東京・麻布台ヒルズ内のサイネージに映る浮世絵風の鮮やかな画像。「日本における日本のためのAI企業」を目指すSakana AIが手がけたものだ。開発を主導したのはタイ出身のカラーヌワット・タリン。
「欧米企業の汎用AIは日本文化の理解が不十分で、浮世絵をつくらせても和風の“それっぽいイラスト”になってしまう。質感を再現するため、美術館などの所蔵コレクション1万2000枚を学習させました。さらに気象庁の予測データとアメダスの実測データで、天気や四季に応じた画像を表示する仕組みも構築しました」
大学時代、『源氏物語』を漫画化した『あさきゆめみし』のタイ語版に出合って夢中になり、古典文学の研究のため来日。大学院で古注釈研究に勤しむなか、くずし字に苦戦した経験から、もっと簡単に読めるようにしたいと、東大の研究室で機械学習を学び、旧勤務先でくずし字認識アプリ「miwo(みを)」を開発した。

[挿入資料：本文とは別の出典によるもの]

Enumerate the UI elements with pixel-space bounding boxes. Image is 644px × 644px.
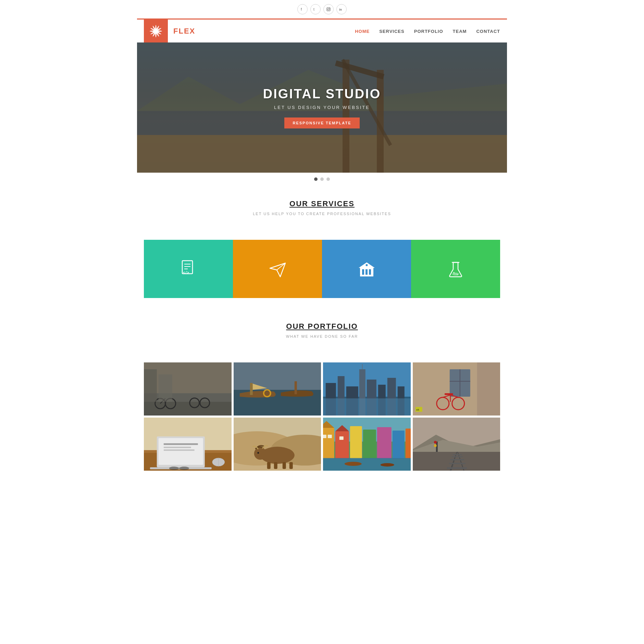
portfolio-item-4[interactable]: 45 [413,362,500,416]
svg-text:t: t [313,8,314,11]
svg-rect-83 [413,362,500,416]
portfolio-item-7[interactable] [323,418,411,471]
svg-point-38 [457,274,458,275]
portfolio-title: OUR PORTFOLIO [144,322,500,331]
nav-portfolio[interactable]: PORTFOLIO [414,28,443,34]
logo-box [144,19,168,43]
code-icon: </> [178,259,199,279]
logo-text: FLEX [173,27,355,36]
dot-3[interactable] [326,177,330,181]
service-card-send[interactable] [233,240,322,298]
portfolio-grid: 45 [144,362,500,471]
svg-rect-33 [369,269,371,275]
instagram-icon[interactable] [323,4,334,14]
svg-text:</>: </> [183,271,189,274]
svg-point-34 [366,264,368,266]
service-card-code[interactable]: </> [144,240,233,298]
portfolio-item-6[interactable] [234,418,321,471]
svg-point-3 [328,9,330,10]
services-subtitle: LET US HELP YOU TO CREATE PROFESSIONAL W… [144,212,500,216]
service-card-building[interactable] [322,240,411,298]
svg-text:f: f [301,7,302,11]
logo-icon [148,24,163,39]
svg-rect-98 [144,418,232,471]
portfolio-item-8[interactable] [413,418,500,471]
linkedin-icon[interactable]: in [336,4,347,14]
social-bar: f t in [137,0,507,18]
service-card-flask[interactable] [411,240,500,298]
nav-links: HOME SERVICES PORTFOLIO TEAM CONTACT [355,28,500,34]
svg-point-36 [452,273,459,275]
dot-2[interactable] [320,177,324,181]
svg-rect-32 [366,269,368,275]
portfolio-item-1[interactable] [144,362,232,416]
portfolio-item-2[interactable] [234,362,321,416]
nav-services[interactable]: SERVICES [379,28,405,34]
hero-title: DIGITAL STUDIO [263,87,381,101]
send-icon [268,260,287,278]
svg-rect-56 [234,362,321,416]
nav-home[interactable]: HOME [355,28,370,34]
svg-text:in: in [339,8,342,11]
svg-point-37 [453,272,455,273]
slider-dots [137,173,507,186]
svg-rect-143 [413,418,500,471]
nav-team[interactable]: TEAM [453,28,467,34]
nav-contact[interactable]: CONTACT [476,28,500,34]
portfolio-item-5[interactable] [144,418,232,471]
svg-point-4 [329,8,330,9]
svg-rect-110 [234,418,321,471]
hero-cta-button[interactable]: RESPONSIVE TEMPLATE [284,117,359,128]
navbar: FLEX HOME SERVICES PORTFOLIO TEAM CONTAC… [137,18,507,42]
twitter-icon[interactable]: t [310,4,321,14]
hero-content: DIGITAL STUDIO LET US DESIGN YOUR WEBSIT… [263,87,381,128]
services-section: OUR SERVICES LET US HELP YOU TO CREATE P… [137,186,507,240]
portfolio-section: OUR PORTFOLIO WHAT WE HAVE DONE SO FAR [137,308,507,362]
building-icon [357,260,376,278]
svg-rect-31 [362,269,364,275]
hero-section: DIGITAL STUDIO LET US DESIGN YOUR WEBSIT… [137,42,507,173]
hero-subtitle: LET US DESIGN YOUR WEBSITE [263,105,381,110]
facebook-icon[interactable]: f [297,4,308,14]
dot-1[interactable] [314,177,318,181]
flask-icon [447,260,464,278]
svg-rect-69 [323,362,411,416]
portfolio-subtitle: WHAT WE HAVE DONE SO FAR [144,334,500,338]
services-grid: </> [144,240,500,298]
svg-rect-29 [360,275,373,276]
services-title: OUR SERVICES [144,199,500,208]
svg-rect-49 [144,362,232,416]
portfolio-item-3[interactable] [323,362,411,416]
svg-rect-129 [323,418,411,471]
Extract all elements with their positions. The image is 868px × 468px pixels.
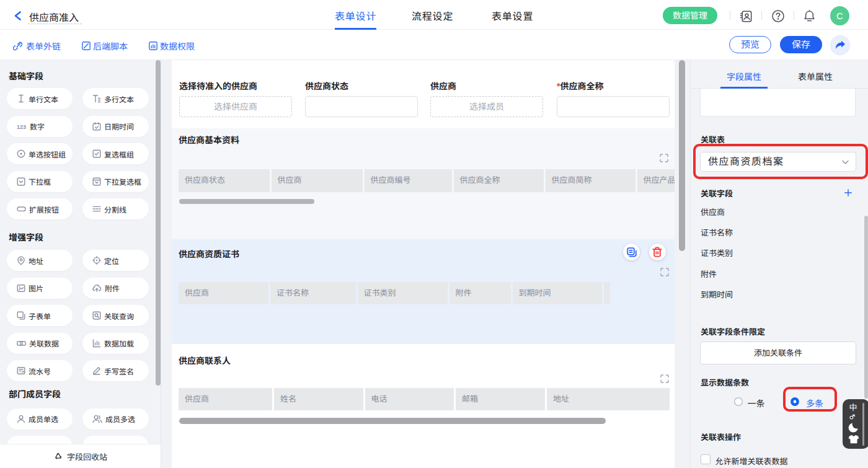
svg-text:123: 123 bbox=[17, 124, 26, 130]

「日本には、埋もれたままの古い書物が山ほどある。アプリでくずし字が読めれば古典が身近になり、従来の説を覆す大発見も生まれるはず」
翻刻時間の大幅な短縮を実現した「みを」は、今や国内外の古典研究の現場で活用されている。
「実利になるかどうかで物事の価値は測れない。私のように古典研究とAI、ふたつの世界に身を置くこともできるし、それによって新たな価値を生み出せると知ってもらいたい」
カラーヌワット・タリン◎タイ・バンコク生まれ。大学院から日本に留学し、早稲田大学大学院文学研究科博士課程修了。国立情報学研究所、Google DeepMindを経て、2024年にSakana AIに参画。リサーチサイエンティストとして研究開発に携わる。